Required action: Each entry that follows must be output without any deviation.

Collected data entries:
BEGIN

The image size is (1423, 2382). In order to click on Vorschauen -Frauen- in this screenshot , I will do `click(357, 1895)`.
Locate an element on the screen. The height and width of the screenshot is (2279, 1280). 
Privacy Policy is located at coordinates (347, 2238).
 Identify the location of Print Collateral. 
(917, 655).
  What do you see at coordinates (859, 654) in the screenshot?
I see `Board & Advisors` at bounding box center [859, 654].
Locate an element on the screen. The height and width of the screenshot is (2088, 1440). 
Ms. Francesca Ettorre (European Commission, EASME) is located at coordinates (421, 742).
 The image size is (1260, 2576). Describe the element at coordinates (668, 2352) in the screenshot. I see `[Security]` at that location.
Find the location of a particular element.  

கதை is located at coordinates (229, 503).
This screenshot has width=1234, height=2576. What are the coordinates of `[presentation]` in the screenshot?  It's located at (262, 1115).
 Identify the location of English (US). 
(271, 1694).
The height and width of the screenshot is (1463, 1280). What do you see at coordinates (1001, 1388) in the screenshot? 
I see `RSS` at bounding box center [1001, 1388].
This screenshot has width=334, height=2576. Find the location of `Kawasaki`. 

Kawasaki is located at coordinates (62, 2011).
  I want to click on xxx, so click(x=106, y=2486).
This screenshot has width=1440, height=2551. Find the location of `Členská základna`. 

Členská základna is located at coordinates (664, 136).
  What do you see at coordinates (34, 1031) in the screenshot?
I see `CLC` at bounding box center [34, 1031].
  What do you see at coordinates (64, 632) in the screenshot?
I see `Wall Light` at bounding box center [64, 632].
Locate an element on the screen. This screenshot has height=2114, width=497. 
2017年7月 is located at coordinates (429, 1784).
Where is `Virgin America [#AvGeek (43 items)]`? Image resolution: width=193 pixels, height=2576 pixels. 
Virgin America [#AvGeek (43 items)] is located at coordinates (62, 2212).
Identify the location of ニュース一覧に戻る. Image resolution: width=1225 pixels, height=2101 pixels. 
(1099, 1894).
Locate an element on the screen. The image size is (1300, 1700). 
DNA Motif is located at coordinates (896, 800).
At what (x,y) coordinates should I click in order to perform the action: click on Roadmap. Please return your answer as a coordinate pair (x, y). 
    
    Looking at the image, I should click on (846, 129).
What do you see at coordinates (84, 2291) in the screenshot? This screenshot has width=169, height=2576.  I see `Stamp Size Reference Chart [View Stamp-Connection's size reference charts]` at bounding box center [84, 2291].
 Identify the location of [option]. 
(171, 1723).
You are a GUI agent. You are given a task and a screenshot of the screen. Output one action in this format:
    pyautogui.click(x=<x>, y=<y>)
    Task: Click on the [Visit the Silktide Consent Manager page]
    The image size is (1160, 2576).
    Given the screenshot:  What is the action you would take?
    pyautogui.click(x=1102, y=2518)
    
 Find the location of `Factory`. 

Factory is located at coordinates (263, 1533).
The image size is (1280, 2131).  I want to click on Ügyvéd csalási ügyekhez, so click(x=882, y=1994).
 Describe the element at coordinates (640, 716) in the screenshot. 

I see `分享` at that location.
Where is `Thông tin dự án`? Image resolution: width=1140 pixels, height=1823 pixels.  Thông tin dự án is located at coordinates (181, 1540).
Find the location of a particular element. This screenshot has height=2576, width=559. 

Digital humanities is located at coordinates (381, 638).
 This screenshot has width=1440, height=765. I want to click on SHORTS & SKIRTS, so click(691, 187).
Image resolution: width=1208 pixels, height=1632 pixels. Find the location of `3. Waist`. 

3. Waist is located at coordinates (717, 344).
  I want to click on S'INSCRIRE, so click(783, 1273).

END

Solution for this problem:
The image size is (1423, 2382). In order to click on Vorschauen -Frauen- in this screenshot , I will do `click(357, 1895)`.
Locate an element on the screen. The height and width of the screenshot is (2279, 1280). 
Privacy Policy is located at coordinates (347, 2238).
 Identify the location of Print Collateral. 
(917, 655).
  What do you see at coordinates (859, 654) in the screenshot?
I see `Board & Advisors` at bounding box center [859, 654].
Locate an element on the screen. The height and width of the screenshot is (2088, 1440). 
Ms. Francesca Ettorre (European Commission, EASME) is located at coordinates (421, 742).
 The image size is (1260, 2576). Describe the element at coordinates (668, 2352) in the screenshot. I see `[Security]` at that location.
Find the location of a particular element.  

கதை is located at coordinates (229, 503).
This screenshot has width=1234, height=2576. What are the coordinates of `[presentation]` in the screenshot?  It's located at (262, 1115).
 Identify the location of English (US). 
(271, 1694).
The height and width of the screenshot is (1463, 1280). What do you see at coordinates (1001, 1388) in the screenshot? 
I see `RSS` at bounding box center [1001, 1388].
This screenshot has width=334, height=2576. Find the location of `Kawasaki`. 

Kawasaki is located at coordinates (62, 2011).
  I want to click on xxx, so click(x=106, y=2486).
This screenshot has width=1440, height=2551. Find the location of `Členská základna`. 

Členská základna is located at coordinates (664, 136).
  What do you see at coordinates (34, 1031) in the screenshot?
I see `CLC` at bounding box center [34, 1031].
  What do you see at coordinates (64, 632) in the screenshot?
I see `Wall Light` at bounding box center [64, 632].
Locate an element on the screen. This screenshot has height=2114, width=497. 
2017年7月 is located at coordinates (429, 1784).
Where is `Virgin America [#AvGeek (43 items)]`? Image resolution: width=193 pixels, height=2576 pixels. 
Virgin America [#AvGeek (43 items)] is located at coordinates (62, 2212).
Identify the location of ニュース一覧に戻る. Image resolution: width=1225 pixels, height=2101 pixels. 
(1099, 1894).
Locate an element on the screen. The image size is (1300, 1700). 
DNA Motif is located at coordinates (896, 800).
At what (x,y) coordinates should I click in order to perform the action: click on Roadmap. Please return your answer as a coordinate pair (x, y). 
    
    Looking at the image, I should click on (846, 129).
What do you see at coordinates (84, 2291) in the screenshot? This screenshot has width=169, height=2576.  I see `Stamp Size Reference Chart [View Stamp-Connection's size reference charts]` at bounding box center [84, 2291].
 Identify the location of [option]. 
(171, 1723).
You are a GUI agent. You are given a task and a screenshot of the screen. Output one action in this format:
    pyautogui.click(x=<x>, y=<y>)
    Task: Click on the [Visit the Silktide Consent Manager page]
    The image size is (1160, 2576).
    Given the screenshot:  What is the action you would take?
    pyautogui.click(x=1102, y=2518)
    
 Find the location of `Factory`. 

Factory is located at coordinates (263, 1533).
The image size is (1280, 2131).  I want to click on Ügyvéd csalási ügyekhez, so click(x=882, y=1994).
 Describe the element at coordinates (640, 716) in the screenshot. 

I see `分享` at that location.
Where is `Thông tin dự án`? Image resolution: width=1140 pixels, height=1823 pixels.  Thông tin dự án is located at coordinates (181, 1540).
Find the location of a particular element. This screenshot has height=2576, width=559. 

Digital humanities is located at coordinates (381, 638).
 This screenshot has width=1440, height=765. I want to click on SHORTS & SKIRTS, so click(691, 187).
Image resolution: width=1208 pixels, height=1632 pixels. Find the location of `3. Waist`. 

3. Waist is located at coordinates (717, 344).
  I want to click on S'INSCRIRE, so click(783, 1273).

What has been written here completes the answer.